Roam is Bluetooth and Wi-Fi Compatible
Like it’s processor, Roam is both Bluetooth and Wi-Fi-compatible, but unlike Move, Roam has a feature called Sound Swap that sends sound between your Sonos speakers like magic. The feature enables Roam to be grouped with other speakers currently playing, or to swap what its playing to the nearest Sonos speaker. Roam is also designed to seamlessly sync with any Sonos multi-room system.
Roam features built-in voice control with Amazon Alexa and Google Assistant, which are hardwired to a microphone array to display when a voice assistant is listening.

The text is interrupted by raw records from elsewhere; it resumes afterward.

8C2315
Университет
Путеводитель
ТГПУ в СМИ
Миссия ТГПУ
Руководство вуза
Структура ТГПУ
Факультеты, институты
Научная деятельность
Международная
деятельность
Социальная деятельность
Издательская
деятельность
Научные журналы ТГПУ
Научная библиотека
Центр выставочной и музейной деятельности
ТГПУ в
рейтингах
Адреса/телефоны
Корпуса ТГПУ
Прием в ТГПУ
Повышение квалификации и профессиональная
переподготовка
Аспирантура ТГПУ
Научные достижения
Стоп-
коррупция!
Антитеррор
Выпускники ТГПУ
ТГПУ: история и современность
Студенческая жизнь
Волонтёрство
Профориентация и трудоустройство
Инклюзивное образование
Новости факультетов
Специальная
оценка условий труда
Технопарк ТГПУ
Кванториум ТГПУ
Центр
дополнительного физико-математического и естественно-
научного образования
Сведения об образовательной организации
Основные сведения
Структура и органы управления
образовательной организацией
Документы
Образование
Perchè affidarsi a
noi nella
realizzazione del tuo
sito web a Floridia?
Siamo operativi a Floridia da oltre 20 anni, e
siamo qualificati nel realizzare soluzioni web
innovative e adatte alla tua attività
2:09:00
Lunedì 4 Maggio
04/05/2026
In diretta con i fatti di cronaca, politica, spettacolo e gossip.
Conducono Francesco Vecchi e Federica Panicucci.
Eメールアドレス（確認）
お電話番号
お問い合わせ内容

The speaker supports more than 100 streaming services, with Sonos Radio pre-loaded with thousands of live broadcast radio stations and original content curated by Sonos. I’m personally not a big Sonos Radio listener, so was pleased to see how well the Spotify integration works on Roam. Once my two Sonos speakers were grouped together, I could start a song in Spotify and simply choose the preconfigured group. At times, the two speakers become “unmoored,” and I have to jump to the Sonos app to reconnect them. Mostly, it works great, though.

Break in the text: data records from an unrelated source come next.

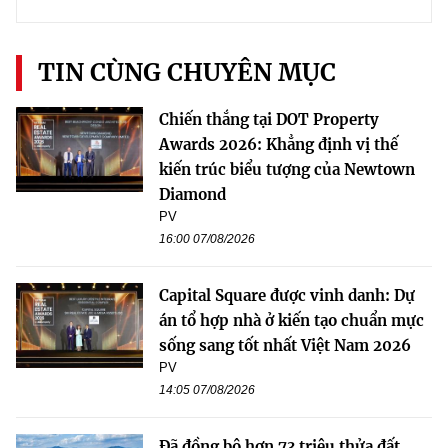
TIN CÙNG CHUYÊN MỤC
Chiến thắng tại DOT Property
Awards 2026: Khẳng định vị thế
kiến trúc biểu tượng của Newtown
Diamond
PV
16:00 07/08/2026
Capital Square được vinh danh: Dự
án tổ hợp nhà ở kiến tạo chuẩn mực
sống sang tốt nhất Việt Nam 2026
PV
14:05 07/08/2026
Đã đồng bộ hơn 73 triệu thửa đất,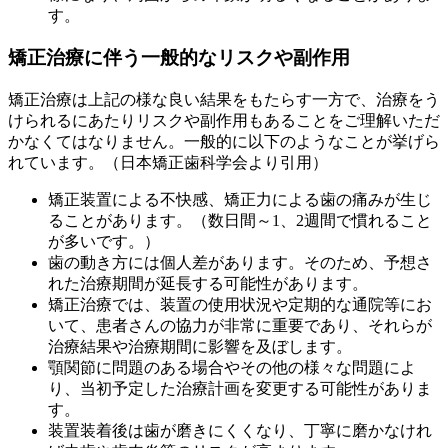
す。
矯正治療に伴う一般的なリスクや副作用
矯正治療は上記の様な良い結果をもたらす一方で、治療をう
けられるにあたりリスクや副作用もあることをご理解いただ
かなくてはなりません。一般的に以下のようなことが挙げら
れています。（日本矯正歯科学会より引用）
矯正装置による不快感、矯正力による歯の痛みが生じ
ることがあります。（数日間～1、2週間で慣れること
が多いです。）
歯の動き方には個人差があります。そのため、予想さ
れた治療期間が延長する可能性があります。
矯正治療では、装置の使用状況や定期的な通院等にお
いて、患者さんの協力が非常に重要であり、それらが
治療結果や治療期間に影響を及ぼします。
顎関節に問題のある場合やその他の様々な問題によ
り、当初予定した治療計画を変更する可能性がありま
す。
装置装着後は歯が磨きにくくなり、丁寧に磨かなけれ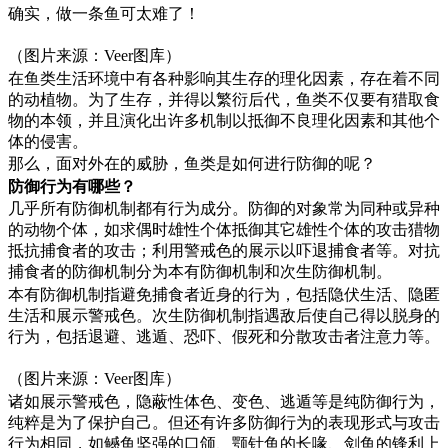
确实，做一条鱼可太难了！
（图片来源：Veer图库）
在鱼类生活环境中有各种影响其生存的理化因素，存在着不同
的动植物。为了生存，并得以繁衍后代，鱼类不仅要有猎取食
物的本领，并且演化出许多机制以抵御不良理化因素和其他个
体的侵害。
那么，面对外在的威胁，鱼类是如何进行防御的呢？
防御行为有哪些？
几乎所有防御机制都有行为成分。防御的对象常为同种或异种
的动物个体，如求偶时雄性个体抵御其它雄性个体的攻击猎物
抵抗捕食者的攻击；利用警戒色的展示以吓退捕食者等。对抗
捕食者的防御机制分为本有防御机制和次生防御机制。
本有防御机制指避免捕食者近身的行为，包括隐伏生活、隐匿
生活和展示警戒色。次生防御机制指遇敌后使自己得以脱身的
行为，包括退避、逃遁、恐吓、假死和分散攻击者注意力等。
（图片来源：Veer图库）
诸如展示警戒色，隐蔽性体色、变色、逃遁等是纯防御行为，
纯粹是为了保护自己。但还有许多防御行为的表现形式与攻击
行为相同，如鳡鱼坚强的口颌、颚针鱼的长喙、剑鱼的锋利上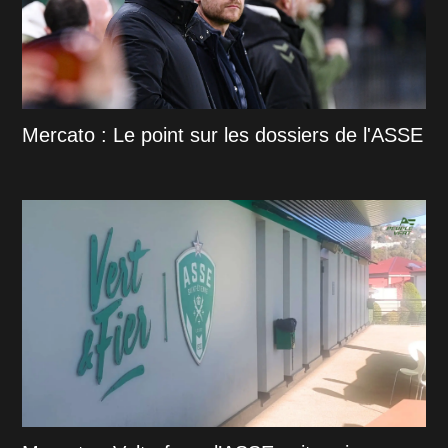
Mercato : Le point sur les dossiers de l'ASSE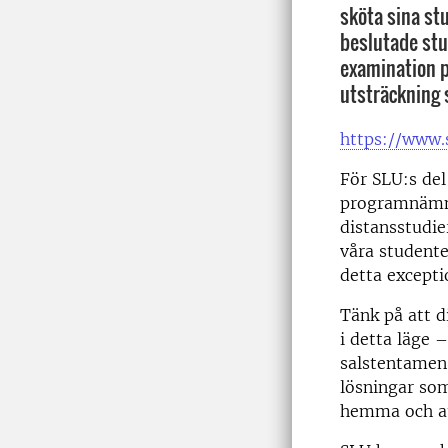
sköta sina stu
beslutade stu
examination p
utsträckning 
https://www.
För SLU:s del
programnämnd
distansstudie
våra studente
detta excepti
Tänk på att d
i detta läge 
salstentamen 
lösningar som
hemma och att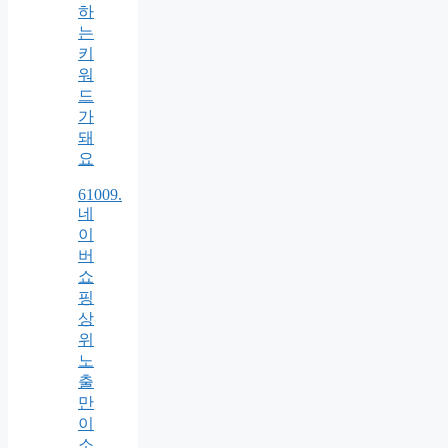
하
는
키
워
드
가
돼
요
61009.
네
이
버
쇼
핑
상
위
노
출
만
이
소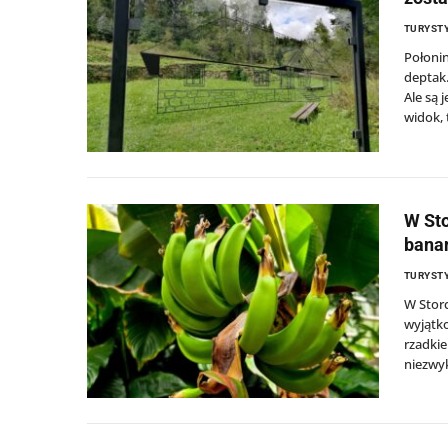
TURYSTY
Połonin
deptak.
Ale są 
widok, 
W Sto
bana
TURYSTY
W Stor
wyjątk
rzadkie
niezwyk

Although the top panel on the speaker features tactile buttons make it “easy” to play, pause, skip, and adjust volume, I have found them hard to see and difficult to use indoors. Outdoors, in the bright sunlight, they are much easier to see and are convenient for portable usage.
TruePlay Makes Sonos Sound Great
TruePlay is of my favorite features of any Sonos speaker. In the past, this was a great way to calibrate a Sonos speaker to a speaker spot in a room. Roam takes this a step further by introducing what the company calls Automatic Trueplay. Automatic Trueplay uses Sonos’ spatial awareness tuning technology to automatically adjust the sound for the speaker’s orientation, location, and content playing on Wi-Fi and Bluetooth. It basically makes the speaker sound the best it can sound for any give location. Place Roam in a shelf near the back wall, for instance, and Sonos will compensate the audio output for this typically challenging location.
If you’re a little more of the tweaky type, adjustable EQ settings on the S2 app allows you to fine tune bass, treble, and loudness on Roam.
What’s Inside the Speaker
And that amazing performance that I mentioned at the start of this review is made possible by two class-H amplifiers that tuned to the drivers and speaker’s unique acoustic architecture. One custom racetrack mid-woofer ensures faithful playback of mid-range frequencies and maximizes low-end output, and one tweeter offers crisp high frequencies. Finally, a high-efficiency motor increases power and range.
I never thought I could be this happy with a little “Bluetooth speaker,” but Sonos Roam is a quite a powerhouse. Its combination of elegant Sonos aesthetic with the reliable performance and adaptability makes it a great addition to a Sonos system or an excellent entry point for a first-time Sonos customer.